Saved entries:
==*==
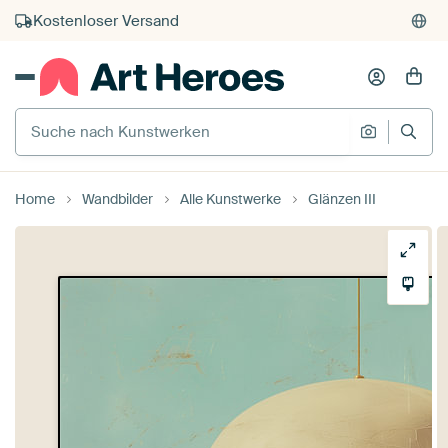
Kauf auf Rechnung
Individueller Druck auf Bestellung
Suche nach Kunstwerken
Suche na
Home
Wandbilder
Alle Kunstwerke
Glänzen III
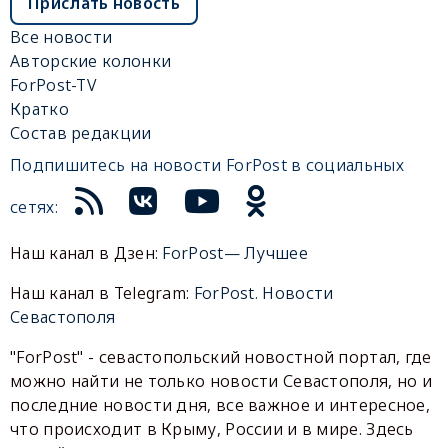
Прислать новость
Все новости
Авторские колонки
ForPost-TV
Кратко
Состав редакции
Подпишитесь на новости ForPost в социальных
сетях:
Наш канал в Дзен:
ForPost— Лучшее
Наш канал в Telegram:
ForPost. Новости
Севастополя
"ForPost" - севастопольский новостной портал, где
можно найти не только новости Севастополя, но и
последние новости дня, все важное и интересное,
что происходит в Крыму, России и в мире. Здесь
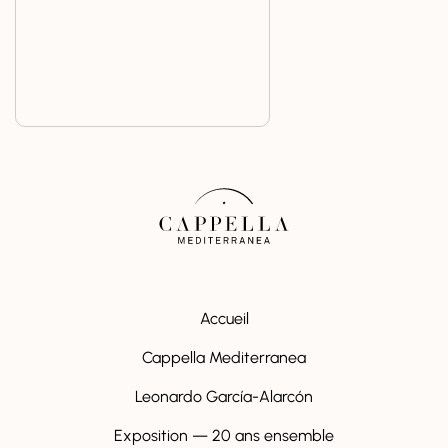
Accueil
Cappella Mediterranea
Leonardo García-Alarcón
Exposition — 20 ans ensemble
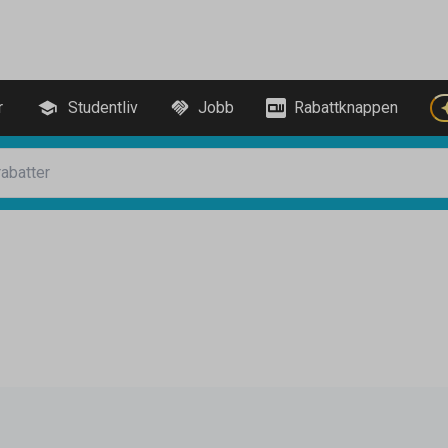
r
Studentliv
Jobb
Rabattknappen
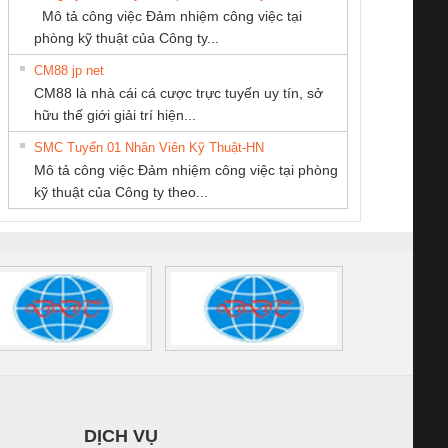
SCP-
1K5 L (2433950000)
(2008130000)
(28
Mô tả công việc Đảm nhiệm công việc tại
/FSP/2X1/1X2
phòng kỹ thuật của Công ty...
CM88 jp net
CÔNG TY CỔ
CÔNG TY TNHH
CÔNG TY TNHH
CM88 là nhà cái cá cược trực tuyến uy tín, sở
PHẦN TỰ ĐỘNG
MEKONG MARINE
THIẾT BỊ CÔNG
iám sát chuỗi
Bộ chỉnh lưu nguồn
Nẹp nhôm chống
Bộ c
hữu thế giới giải trí hiện...
TIẾN HƯNG
SUPPLY
NGHIỆP NIHON
tấm pin
điện TRANSCLINIC
trơn Đà Nẵng
giám 
SETSUBI VIỆT
SMC Tuyển 01 Nhân Viên Kỹ Thuật-HN
SCLINIC 16I+
BKE 1K5.4
Sola
NAM
Mô tả công việc Đảm nhiệm công việc tại phòng
 (2502520000)
(7791400879)2. Giá
TRAN
kỹ thuật của Công ty theo...
1K5.4
DỊCH VỤ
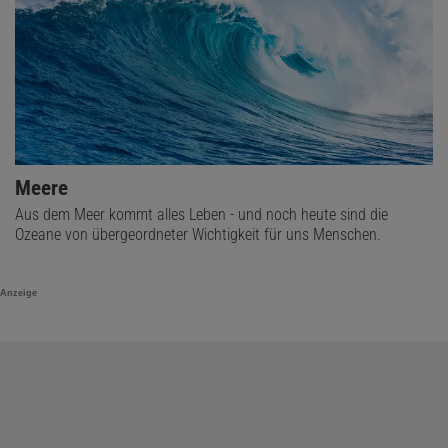
Meere
Aus dem Meer kommt alles Leben - und noch heute sind die
Ozeane von übergeordneter Wichtigkeit für uns Menschen.
Anzeige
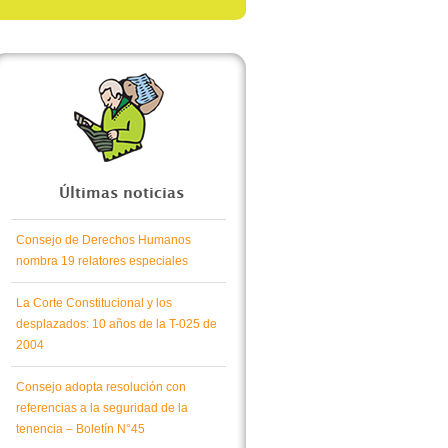
Últimas noticias
Consejo de Derechos Humanos
nombra 19 relatores especiales
La Corte Constitucional y los
desplazados: 10 años de la T-025 de
2004
Consejo adopta resolución con
referencias a la seguridad de la
tenencia – Boletín N°45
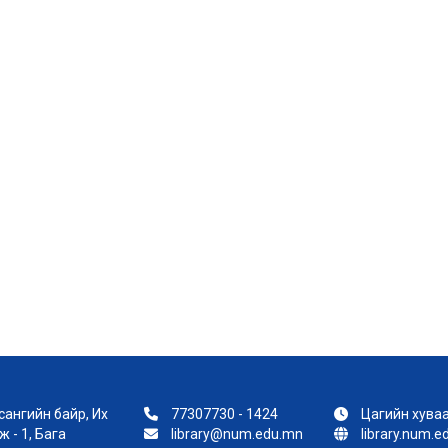
ангийн байр, Их
77307730 - 1424
Цагийн хуваа
 - 1, Бага
library@num.edu.mn
library.num.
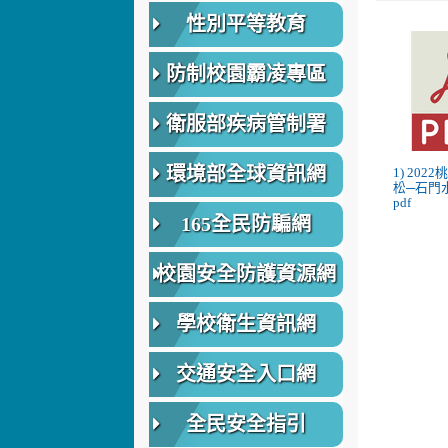
性別平等教育
防制校園霸凌專區
衛服部疾病管制署
環境部全球資訊網
1) 20
松─石門
pdf
165全民防騙網
校園安全防護資源網
學校衛生資訊網
交通安全入口網
全民安全指引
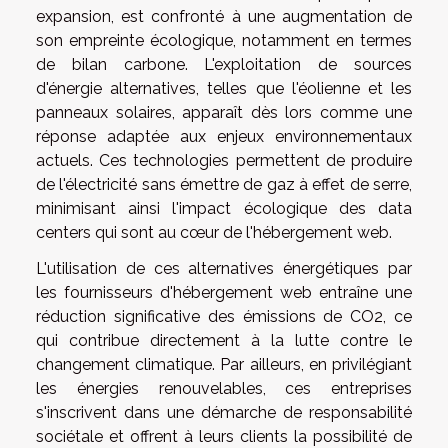
expansion, est confronté à une augmentation de
son empreinte écologique, notamment en termes
de bilan carbone. L'exploitation de sources
d'énergie alternatives, telles que l'éolienne et les
panneaux solaires, apparaît dès lors comme une
réponse adaptée aux enjeux environnementaux
actuels. Ces technologies permettent de produire
de l'électricité sans émettre de gaz à effet de serre,
minimisant ainsi l'impact écologique des data
centers qui sont au cœur de l'hébergement web.
L'utilisation de ces alternatives énergétiques par
les fournisseurs d'hébergement web entraîne une
réduction significative des émissions de CO2, ce
qui contribue directement à la lutte contre le
changement climatique. Par ailleurs, en privilégiant
les énergies renouvelables, ces entreprises
s'inscrivent dans une démarche de responsabilité
sociétale et offrent à leurs clients la possibilité de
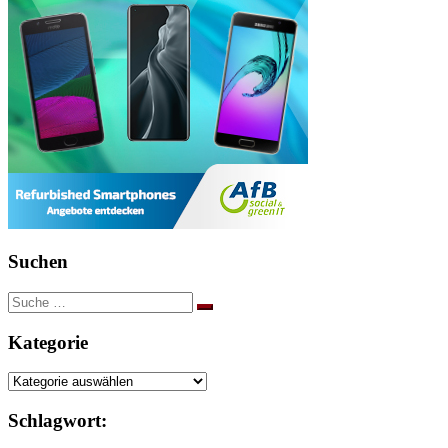
Suchen
Suche
nach:
Kategorie
Kategorie
Schlagwort:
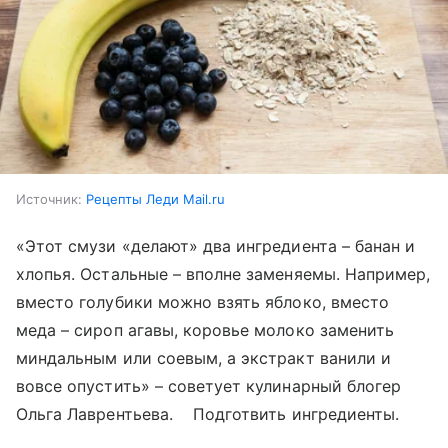
Источник:
Рецепты Леди Mail.ru
«Этот смузи «делают» два ингредиента – банан и
хлопья. Остальные – вполне заменяемы. Например,
вместо голубики можно взять яблоко, вместо
меда – сироп агавы, коровье молоко заменить
миндальным или соевым, а экстракт ванили и
вовсе опустить» – советует кулинарный блогер
Ольга Лаврентьева. Подготвить ингредиенты.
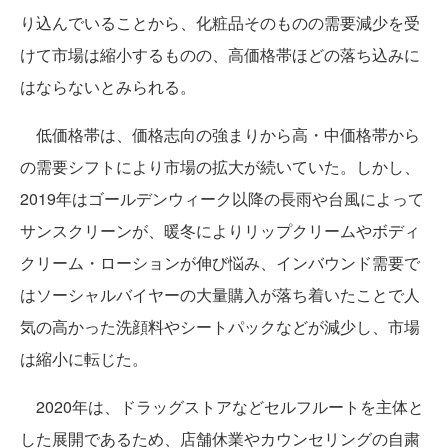
り込んでいることから、化粧品そのものの需要減少を受
けて市場は縮小するものの、高価格帯ほどの落ち込みに
はならないとみられる。
低価格帯は、価格志向の強まりから高・中価格帯から
の需要シフトにより市場の拡大が続いていた。しかし、
2019年はゴールデンウィーク以降の長雨や台風によって
サンスクリーンが、暖冬によりリップクリームやボディ
クリーム・ローションが伸び悩み、インバウンド需要で
はソーシャルバイヤーの大量購入が落ち着いたことで人
気の高かった洗顔料やシートパックなどが減少し、市場
は縮小に転じた。
2020年は、ドラッグストアなどセルフルートを主体と
した展開であるため、店舗休業やカウンセリングの自粛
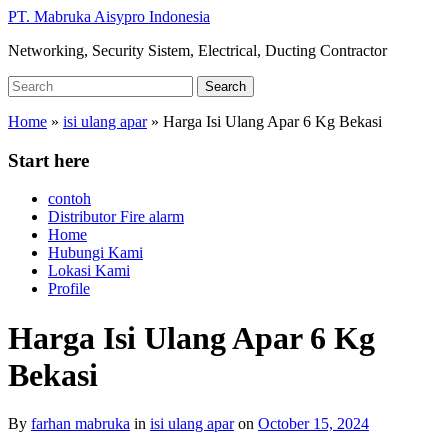
Skip
PT. Mabruka Aisypro Indonesia
to
Networking, Security Sistem, Electrical, Ducting Contractor
main
content
Search
Search
for:
Home
»
isi ulang apar
»
Harga Isi Ulang Apar 6 Kg Bekasi
Start here
contoh
Distributor Fire alarm
Home
Hubungi Kami
Lokasi Kami
Profile
Harga Isi Ulang Apar 6 Kg
Bekasi
By
farhan mabruka
in
isi ulang apar
on
October 15, 2024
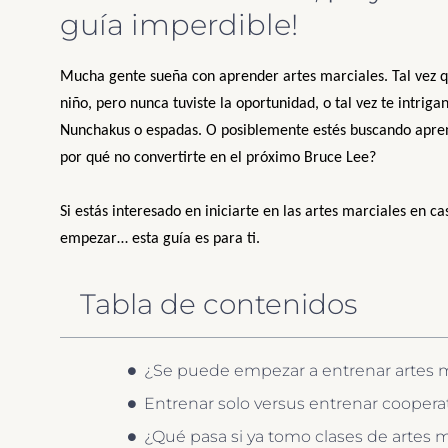
guía imperdible!
Mucha gente sueña con aprender artes marciales. Tal vez qu
niño, pero nunca tuviste la oportunidad, o tal vez te intrig
Nunchakus o espadas. O posiblemente estés buscando apre
por qué no convertirte en el próximo Bruce Lee?
Si estás interesado en iniciarte en las artes marciales en c
empezar… esta guía es para ti.
Tabla de contenidos
¿Se puede empezar a entrenar artes m
Entrenar solo versus entrenar cooper
¿Qué pasa si ya tomo clases de artes m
==*==
Exercise details: Set down every entry word for word, but omit the pictures.

Result for this task:
Kauf auf Rechnung
Individueller Druck auf Bestellung
Suche nach Kunstwerken
Suche na
Home
Wandbilder
Alle Kunstwerke
Glänzen III
Прислать новость
Все новости
Авторские колонки
ForPost-TV
Кратко
Состав редакции
Подпишитесь на новости ForPost в социальных
сетях:
Наш канал в Дзен:
ForPost— Лучшее
Наш канал в Telegram:
ForPost. Новости
Севастополя
"ForPost" - севастопольский новостной портал, где
можно найти не только новости Севастополя, но и
последние новости дня, все важное и интересное,
что происходит в Крыму, России и в мире. Здесь
Accueil
Cappella Mediterranea
Leonardo García-Alarcón
Exposition — 20 ans ensemble
r
Studentliv
Jobb
Rabattknappen
SCP-
1K5 L (2433950000)
(2008130000)
(28
Mô tả công việc Đảm nhiệm công việc tại
/FSP/2X1/1X2
phòng kỹ thuật của Công ty...
CM88 jp net
CÔNG TY CỔ
CÔNG TY TNHH
CÔNG TY TNHH
CM88 là nhà cái cá cược trực tuyến uy tín, sở
PHẦN TỰ ĐỘNG
MEKONG MARINE
THIẾT BỊ CÔNG
iám sát chuỗi
Bộ chỉnh lưu nguồn
Nẹp nhôm chống
Bộ c
hữu thế giới giải trí hiện...
TIẾN HƯNG
SUPPLY
NGHIỆP NIHON
tấm pin
điện TRANSCLINIC
trơn Đà Nẵng
giám 
SETSUBI VIỆT
SMC Tuyển 01 Nhân Viên Kỹ Thuật-HN
SCLINIC 16I+
BKE 1K5.4
Sola
NAM
Mô tả công việc Đảm nhiệm công việc tại phòng
 (2502520000)
(7791400879)2. Giá
TRAN
kỹ thuật của Công ty theo...
1K5.4
DỊCH VỤ
Meere
Aus dem Meer kommt alles Leben - und noch heute sind die
Ozeane von übergeordneter Wichtigkeit für uns Menschen.
Anzeige
Últimas noticias
Consejo de Derechos Humanos
nombra 19 relatores especiales
La Corte Constitucional y los
desplazados: 10 años de la T-025 de
2004
Consejo adopta resolución con
referencias a la seguridad de la
tenencia – Boletín N°45
ангийн байр, Их
77307730 - 1424
Цагийн хуваа
 - 1, Бага
library@num.edu.mn
library.num.
性別平等教育
防制校園霸凌專區
衛服部疾病管制署
環境部全球資訊網
1) 20
松─石門
pdf
165全民防騙網
校園安全防護資源網
學校衛生資訊網
交通安全入口網
全民安全指引
expansion, est confronté à une augmentation de
son empreinte écologique, notamment en termes
de bilan carbone. L'exploitation de sources
d'énergie alternatives, telles que l'éolienne et les
panneaux solaires, apparaît dès lors comme une
réponse adaptée aux enjeux environnementaux
actuels. Ces technologies permettent de produire
de l'électricité sans émettre de gaz à effet de serre,
minimisant ainsi l'impact écologique des data
centers qui sont au cœur de l'hébergement web.
L'utilisation de ces alternatives énergétiques par
les fournisseurs d'hébergement web entraîne une
réduction significative des émissions de CO2, ce
qui contribue directement à la lutte contre le
changement climatique. Par ailleurs, en privilégiant
les énergies renouvelables, ces entreprises
s'inscrivent dans une démarche de responsabilité
sociétale et offrent à leurs clients la possibilité de
Suchen
Suche
nach:
Kategorie
Kategorie
Schlagwort:
Источник:
Рецепты Леди Mail.ru
«Этот смузи «делают» два ингредиента – банан и
хлопья. Остальные – вполне заменяемы. Например,
вместо голубики можно взять яблоко, вместо
меда – сироп агавы, коровье молоко заменить
миндальным или соевым, а экстракт ванили и
вовсе опустить» – советует кулинарный блогер
Ольга Лаврентьева. Подготвить ингредиенты.
り込んでいることから、化粧品そのものの需要減少を受
けて市場は縮小するものの、高価格帯ほどの落ち込みに
はならないとみられる。
低価格帯は、価格志向の強まりから高・中価格帯から
の需要シフトにより市場の拡大が続いていた。しかし、
2019年はゴールデンウィーク以降の長雨や台風によって
サンスクリーンが、暖冬によりリップクリームやボディ
クリーム・ローションが伸び悩み、インバウンド需要で
はソーシャルバイヤーの大量購入が落ち着いたことで人
気の高かった洗顔料やシートパックなどが減少し、市場
は縮小に転じた。
2020年は、ドラッグストアなどセルフルートを主体と
した展開であるため、店舗休業やカウンセリングの自粛
Skip
PT. Mabruka Aisypro Indonesia
to
Networking, Security Sistem, Electrical, Ducting Contractor
main
content
Search
Search
for:
Home
»
isi ulang apar
»
Harga Isi Ulang Apar 6 Kg Bekasi
Start here
contoh
Distributor Fire alarm
Home
Hubungi Kami
Lokasi Kami
Profile
Harga Isi Ulang Apar 6 Kg
Bekasi
By
farhan mabruka
in
isi ulang apar
on
October 15, 2024
guía imperdible!
Mucha gente sueña con aprender artes marciales. Tal vez qu
niño, pero nunca tuviste la oportunidad, o tal vez te intrig
Nunchakus o espadas. O posiblemente estés buscando apre
por qué no convertirte en el próximo Bruce Lee?
Si estás interesado en iniciarte en las artes marciales en c
empezar… esta guía es para ti.
Tabla de contenidos
¿Se puede empezar a entrenar artes m
Entrenar solo versus entrenar cooper
¿Qué pasa si ya tomo clases de artes m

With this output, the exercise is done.